(What the task requires)
Could you write out exactly, and only, the lines from the one containing "and MLM Lifestyle" through the last line of the data, leaving out all pictures?

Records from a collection
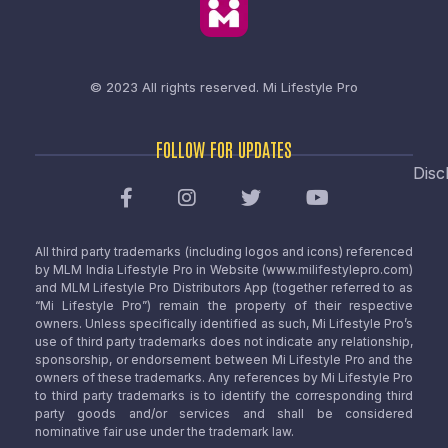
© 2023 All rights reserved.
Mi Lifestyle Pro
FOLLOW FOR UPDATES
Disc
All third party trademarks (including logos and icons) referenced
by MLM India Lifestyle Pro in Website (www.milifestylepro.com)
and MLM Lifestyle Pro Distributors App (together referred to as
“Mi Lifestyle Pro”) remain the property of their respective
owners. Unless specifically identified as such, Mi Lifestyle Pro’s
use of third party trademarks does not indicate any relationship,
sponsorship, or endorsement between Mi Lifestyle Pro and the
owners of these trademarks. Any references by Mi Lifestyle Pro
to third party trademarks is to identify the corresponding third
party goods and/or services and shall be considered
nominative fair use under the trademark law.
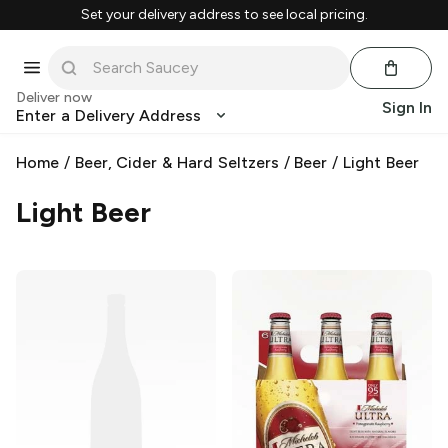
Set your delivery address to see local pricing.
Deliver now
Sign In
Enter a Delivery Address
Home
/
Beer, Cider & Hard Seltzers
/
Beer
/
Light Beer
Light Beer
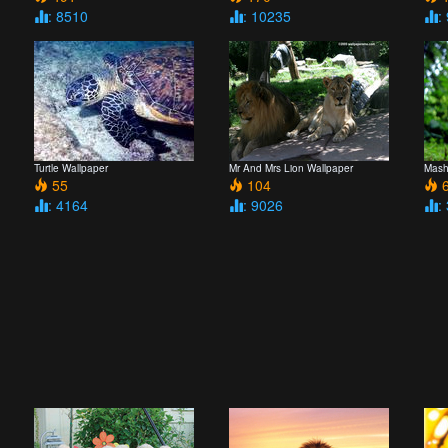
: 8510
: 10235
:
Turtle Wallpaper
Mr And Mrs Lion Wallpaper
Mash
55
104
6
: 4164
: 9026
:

(Task result)
and MLM Lifestyle Pro Distributors App (together referred to as
“Mi Lifestyle Pro”) remain the property of their respective
owners. Unless specifically identified as such, Mi Lifestyle Pro’s
use of third party trademarks does not indicate any relationship,
sponsorship, or endorsement between Mi Lifestyle Pro and the
owners of these trademarks. Any references by Mi Lifestyle Pro
to third party trademarks is to identify the corresponding third
party goods and/or services and shall be considered
nominative fair use under the trademark law.
Set your delivery address to see local pricing.
Deliver now
Sign In
Enter a Delivery Address
Home
/
Beer, Cider & Hard Seltzers
/
Beer
/
Light Beer
Light Beer
: 8510
: 10235
:
Turtle Wallpaper
Mr And Mrs Lion Wallpaper
Mash
55
104
6
: 4164
: 9026
:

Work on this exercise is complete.